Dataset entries
================================

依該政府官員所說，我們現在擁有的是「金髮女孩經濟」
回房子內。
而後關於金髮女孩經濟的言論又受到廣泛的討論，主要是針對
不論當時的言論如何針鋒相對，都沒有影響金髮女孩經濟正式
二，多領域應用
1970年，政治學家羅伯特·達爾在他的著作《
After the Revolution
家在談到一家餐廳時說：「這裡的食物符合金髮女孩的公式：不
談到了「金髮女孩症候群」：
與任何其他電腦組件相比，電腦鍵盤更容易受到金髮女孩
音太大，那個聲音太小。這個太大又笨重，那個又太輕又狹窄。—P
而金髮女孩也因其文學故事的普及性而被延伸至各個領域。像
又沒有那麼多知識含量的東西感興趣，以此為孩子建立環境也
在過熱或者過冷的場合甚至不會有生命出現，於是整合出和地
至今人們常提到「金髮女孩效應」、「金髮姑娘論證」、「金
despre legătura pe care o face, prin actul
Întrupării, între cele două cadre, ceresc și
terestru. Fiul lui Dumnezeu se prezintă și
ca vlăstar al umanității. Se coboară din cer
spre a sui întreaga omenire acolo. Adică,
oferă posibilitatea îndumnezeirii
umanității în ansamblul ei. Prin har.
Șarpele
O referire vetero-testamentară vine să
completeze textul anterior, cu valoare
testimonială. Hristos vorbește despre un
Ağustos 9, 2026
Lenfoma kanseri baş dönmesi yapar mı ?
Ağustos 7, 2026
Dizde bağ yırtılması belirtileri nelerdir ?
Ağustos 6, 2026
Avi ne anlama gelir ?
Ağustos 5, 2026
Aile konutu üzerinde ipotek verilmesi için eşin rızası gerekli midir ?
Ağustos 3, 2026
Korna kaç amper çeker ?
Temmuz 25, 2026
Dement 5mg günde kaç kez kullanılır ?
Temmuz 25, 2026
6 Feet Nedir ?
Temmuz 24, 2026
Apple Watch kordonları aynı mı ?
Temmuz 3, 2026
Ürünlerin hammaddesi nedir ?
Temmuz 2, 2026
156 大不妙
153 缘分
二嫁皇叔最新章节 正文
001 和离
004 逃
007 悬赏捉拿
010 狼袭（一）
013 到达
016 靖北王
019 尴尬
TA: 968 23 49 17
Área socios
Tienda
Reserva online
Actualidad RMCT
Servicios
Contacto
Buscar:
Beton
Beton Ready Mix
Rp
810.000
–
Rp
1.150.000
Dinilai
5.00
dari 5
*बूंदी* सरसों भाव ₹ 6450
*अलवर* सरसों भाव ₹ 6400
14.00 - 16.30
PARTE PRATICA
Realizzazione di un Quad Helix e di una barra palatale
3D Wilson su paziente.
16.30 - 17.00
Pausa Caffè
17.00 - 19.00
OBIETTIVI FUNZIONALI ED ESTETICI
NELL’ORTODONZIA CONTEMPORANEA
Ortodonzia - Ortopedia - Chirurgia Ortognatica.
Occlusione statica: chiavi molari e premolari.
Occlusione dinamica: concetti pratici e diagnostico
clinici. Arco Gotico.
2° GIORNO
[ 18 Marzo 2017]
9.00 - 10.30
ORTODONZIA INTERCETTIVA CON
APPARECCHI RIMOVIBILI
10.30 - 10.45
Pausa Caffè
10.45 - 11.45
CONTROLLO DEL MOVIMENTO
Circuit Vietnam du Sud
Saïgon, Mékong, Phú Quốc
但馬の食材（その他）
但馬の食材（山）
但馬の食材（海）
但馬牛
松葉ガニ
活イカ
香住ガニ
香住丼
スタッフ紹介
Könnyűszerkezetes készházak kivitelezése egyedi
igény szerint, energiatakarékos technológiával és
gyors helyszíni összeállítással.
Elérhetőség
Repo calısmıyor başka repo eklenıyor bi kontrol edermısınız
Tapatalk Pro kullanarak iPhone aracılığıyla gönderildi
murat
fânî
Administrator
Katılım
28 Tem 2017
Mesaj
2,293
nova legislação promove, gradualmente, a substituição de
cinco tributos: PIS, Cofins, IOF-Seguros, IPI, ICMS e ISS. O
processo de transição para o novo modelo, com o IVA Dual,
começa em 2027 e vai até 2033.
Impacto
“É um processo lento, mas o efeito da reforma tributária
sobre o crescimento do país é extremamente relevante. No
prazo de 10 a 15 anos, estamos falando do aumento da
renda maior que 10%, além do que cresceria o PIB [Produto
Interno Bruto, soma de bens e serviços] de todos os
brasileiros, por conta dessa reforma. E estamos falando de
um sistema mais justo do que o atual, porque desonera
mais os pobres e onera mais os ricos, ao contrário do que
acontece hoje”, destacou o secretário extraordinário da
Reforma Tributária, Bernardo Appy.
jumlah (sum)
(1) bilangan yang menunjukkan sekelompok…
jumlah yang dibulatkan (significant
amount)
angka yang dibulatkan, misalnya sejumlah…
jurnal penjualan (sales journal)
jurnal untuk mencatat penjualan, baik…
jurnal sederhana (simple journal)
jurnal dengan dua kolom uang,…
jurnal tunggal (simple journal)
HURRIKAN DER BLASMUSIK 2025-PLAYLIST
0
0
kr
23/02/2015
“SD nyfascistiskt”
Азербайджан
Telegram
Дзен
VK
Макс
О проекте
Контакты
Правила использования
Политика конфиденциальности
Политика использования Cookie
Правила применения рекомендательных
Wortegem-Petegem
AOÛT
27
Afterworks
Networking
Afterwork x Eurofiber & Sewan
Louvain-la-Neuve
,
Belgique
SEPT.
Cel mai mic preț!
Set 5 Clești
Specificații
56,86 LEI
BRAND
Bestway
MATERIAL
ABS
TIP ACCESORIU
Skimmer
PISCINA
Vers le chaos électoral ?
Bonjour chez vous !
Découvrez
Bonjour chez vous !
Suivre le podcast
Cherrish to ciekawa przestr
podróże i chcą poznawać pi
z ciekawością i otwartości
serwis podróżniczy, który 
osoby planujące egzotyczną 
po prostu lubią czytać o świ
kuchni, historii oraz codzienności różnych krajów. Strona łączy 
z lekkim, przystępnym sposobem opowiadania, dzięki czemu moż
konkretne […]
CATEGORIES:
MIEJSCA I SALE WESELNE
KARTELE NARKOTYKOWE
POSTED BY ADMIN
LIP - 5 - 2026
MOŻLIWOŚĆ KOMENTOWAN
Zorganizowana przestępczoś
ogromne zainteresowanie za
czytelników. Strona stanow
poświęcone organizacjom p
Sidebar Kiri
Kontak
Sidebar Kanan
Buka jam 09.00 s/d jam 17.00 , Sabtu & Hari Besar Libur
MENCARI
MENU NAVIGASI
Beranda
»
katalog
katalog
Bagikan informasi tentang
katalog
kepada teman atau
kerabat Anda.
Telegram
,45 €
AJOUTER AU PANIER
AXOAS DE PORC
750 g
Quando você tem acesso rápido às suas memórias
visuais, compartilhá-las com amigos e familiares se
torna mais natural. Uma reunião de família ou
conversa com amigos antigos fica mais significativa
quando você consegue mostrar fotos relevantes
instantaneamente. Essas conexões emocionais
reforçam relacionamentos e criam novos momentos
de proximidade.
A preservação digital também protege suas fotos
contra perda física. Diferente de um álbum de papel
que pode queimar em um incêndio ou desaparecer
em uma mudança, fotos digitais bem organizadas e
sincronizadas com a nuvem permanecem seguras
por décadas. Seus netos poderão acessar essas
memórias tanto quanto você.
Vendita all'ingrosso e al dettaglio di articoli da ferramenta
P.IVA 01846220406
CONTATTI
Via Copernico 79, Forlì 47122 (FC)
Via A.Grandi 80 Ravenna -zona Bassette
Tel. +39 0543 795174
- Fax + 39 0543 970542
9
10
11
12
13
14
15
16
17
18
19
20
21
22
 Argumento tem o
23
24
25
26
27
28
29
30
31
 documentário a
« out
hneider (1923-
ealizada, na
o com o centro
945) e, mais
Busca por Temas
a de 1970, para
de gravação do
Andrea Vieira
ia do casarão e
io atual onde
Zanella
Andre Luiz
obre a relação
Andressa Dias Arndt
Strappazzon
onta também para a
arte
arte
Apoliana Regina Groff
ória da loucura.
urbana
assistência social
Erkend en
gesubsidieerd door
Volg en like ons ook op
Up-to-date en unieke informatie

================================

--- PROMPT ---
Return exactly the lines from the line bearing "o com o centro" to the end of the records, inclusive of both; include no other lines.

--- SOLUTION TO THIS TASK ---
o com o centro
945) e, mais
Busca por Temas
a de 1970, para
de gravação do
Andrea Vieira
ia do casarão e
io atual onde
Zanella
Andre Luiz
obre a relação
Andressa Dias Arndt
Strappazzon
onta também para a
arte
arte
Apoliana Regina Groff
ória da loucura.
urbana
assistência social
Erkend en
gesubsidieerd door
Volg en like ons ook op
Up-to-date en unieke informatie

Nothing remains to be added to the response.